Finance

Are GICs Still a Smart Investment? Here’s What First-Time Homebuyers Need to Know!

2024-09-24

As Canada experiences a shift in its interest rate landscape, with the Bank of Canada initiating an easing cycle, the once-coveted guaranteed investment certificates (GICs) are losing their shine. However, for potential homeowners looking to make the most of the First Home Savings Account (FHSA), GICs still present a unique opportunity that shouldn't be overlooked.

In recent years, GIC rates surged past the 5% mark for one-year terms during peak interest rates, with some online financial institutions boasting attractive offers of up to 5.6% in 2023. However, those numbers have retraced to around 4.2% at banks like Tangerine and EQ Bank, prompting many investors to reassess their strategies.

Investment advisors assert that GICs are particularly beneficial for first-time homebuyers utilizing the FHSA, which was introduced by the federal government in 2022. This account marries the advantages of a tax-free savings account—a vehicle that shields capital gains from taxation—with those of a registered retirement savings plan, which allows income tax deductions on contributions.

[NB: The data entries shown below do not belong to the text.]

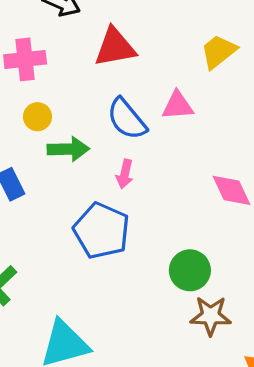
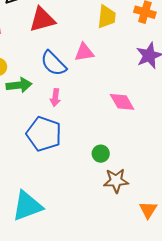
yellow trapezoid: (218, 52) -> (107, 17), turned 140
green circle: (190, 270) -> (101, 154), size x0.7

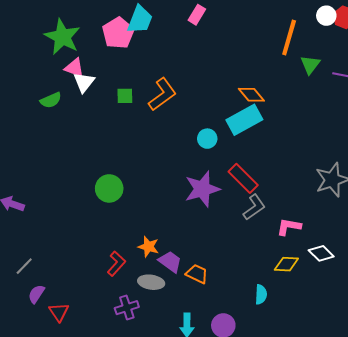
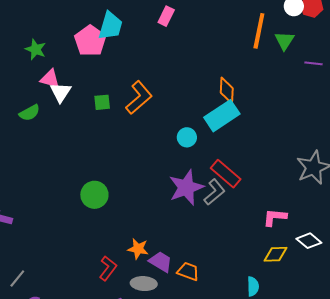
green star: (62, 37) -> (36, 49), size x0.6
green triangle: (310, 65) -> (284, 41), moved
orange diamond: (251, 95) -> (227, 90), turned 48
gray L-shape: (254, 207) -> (214, 192), moved

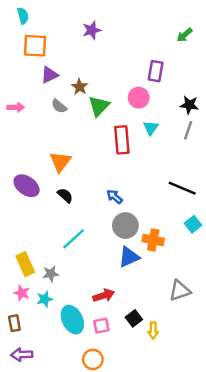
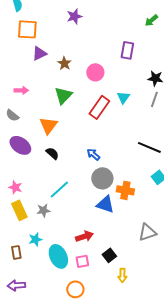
pink circle: (139, 98) -> (95, 72), moved
gray semicircle: (59, 106) -> (12, 115), moved
green triangle: (99, 106) -> (63, 95), moved
pink arrow: (16, 107) -> (21, 90), moved
red rectangle: (122, 140) -> (99, 107), turned 40
blue triangle: (129, 257) -> (105, 204), turned 42
gray star: (51, 274) -> (43, 210), moved
pink star: (22, 293) -> (15, 187), moved
brown rectangle: (14, 323) -> (16, 252), moved
yellow arrow: (153, 330) -> (122, 275), moved

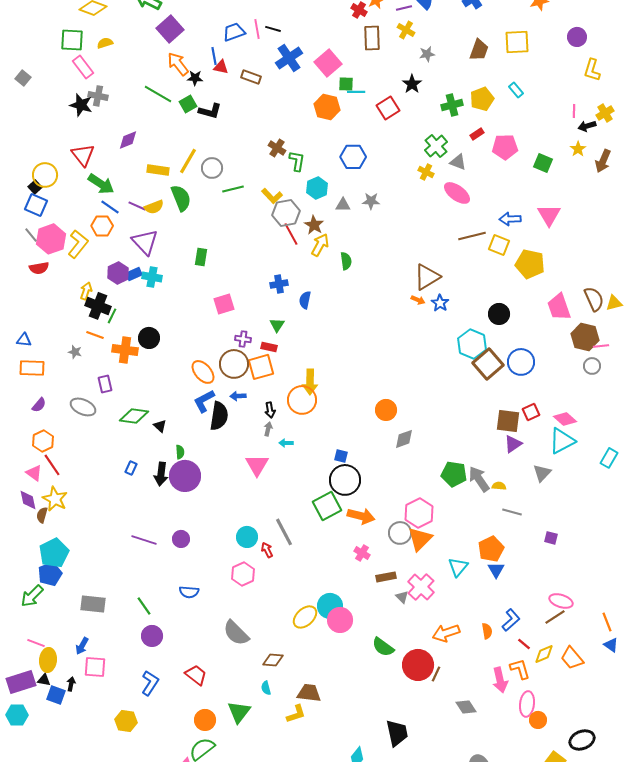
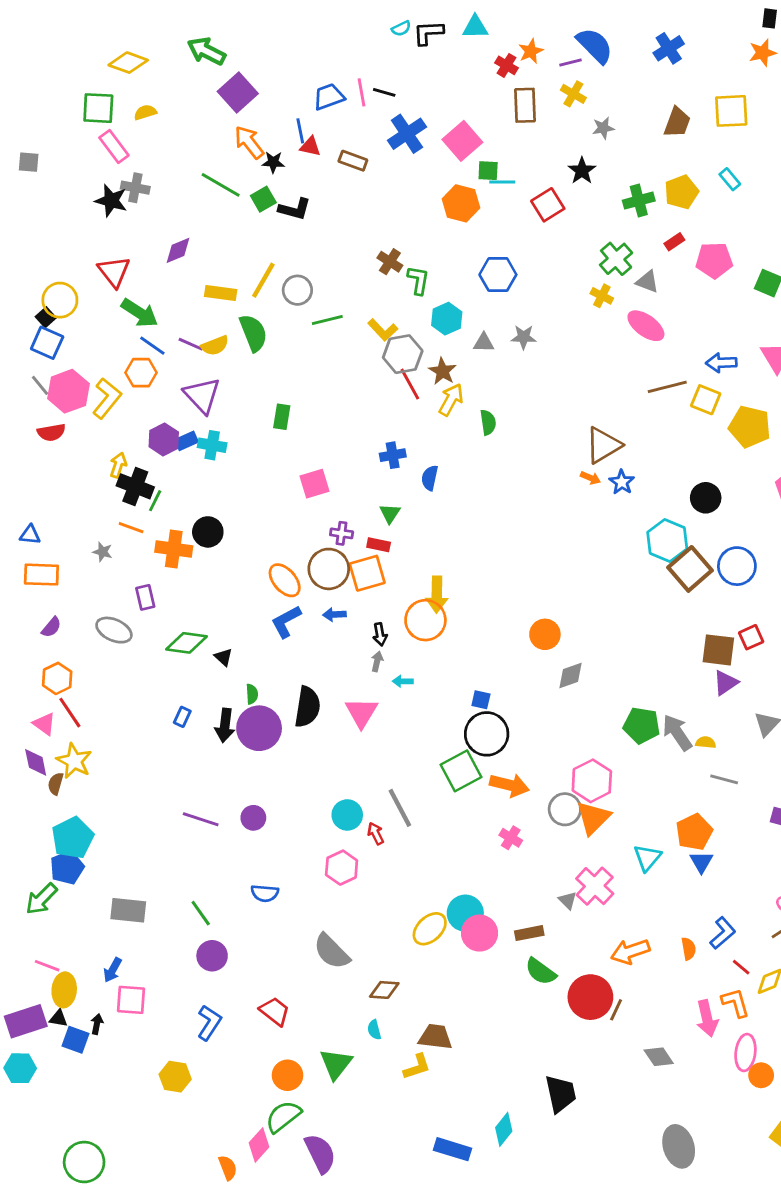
gray square: (23, 78) -> (29, 162), turned -35
black semicircle: (219, 416) -> (307, 707), moved
brown rectangle: (386, 577) -> (529, 933), moved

The tax advantages of the FHSA cannot be overstated. For example, a typical Ontario resident earning $80,000 and contributing the yearly maximum of $8,000 could save between $1,604 and $2,372 in taxes, translating to an impressive nearly 30% return on their investment even before considering any capital gains. This kind of value is unparalleled in other low-risk investment products.

Certified financial planner Aaron Hector from CWB Wealth Management highlights two key investment avenues for those eyeing home purchases. While GICs provide a secure option for saving a down payment, Hector suggests considering high-interest savings account ETFs (HISA ETFs), which mimic high-interest savings accounts yet offer more liquidity and flexibility. Unlike GICs, which impose penalties for early withdrawal, HISA ETFs allow you to access your funds at any moment, an attractive feature for potential homebuyers who might find a property sooner rather than later.

However, Hector does caution that while HISA ETFs provide more immediate access to funds, they typically yield lower returns compared to GICs, particularly when interest rates fall. Jason Heath, managing partner at Objective Financial Partners, reinforces this point, stating that GICs are ideal for those with clear confidence in their time horizon before purchasing a home.

In conclusion, despite the declining interest rates making GICs less appealing than before, they still hold significant value, especially for first-time homebuyers who can leverage the benefits of the FHSA. As potential homeowners navigate the fluctuating interest rate environment, understanding the strategic use of GICs could make a substantial difference in their financial journey toward homeownership. So, if you're on the fence about investing, consider whether a GIC could bolster your financial foundations as you prepare to take the leap into homeownership!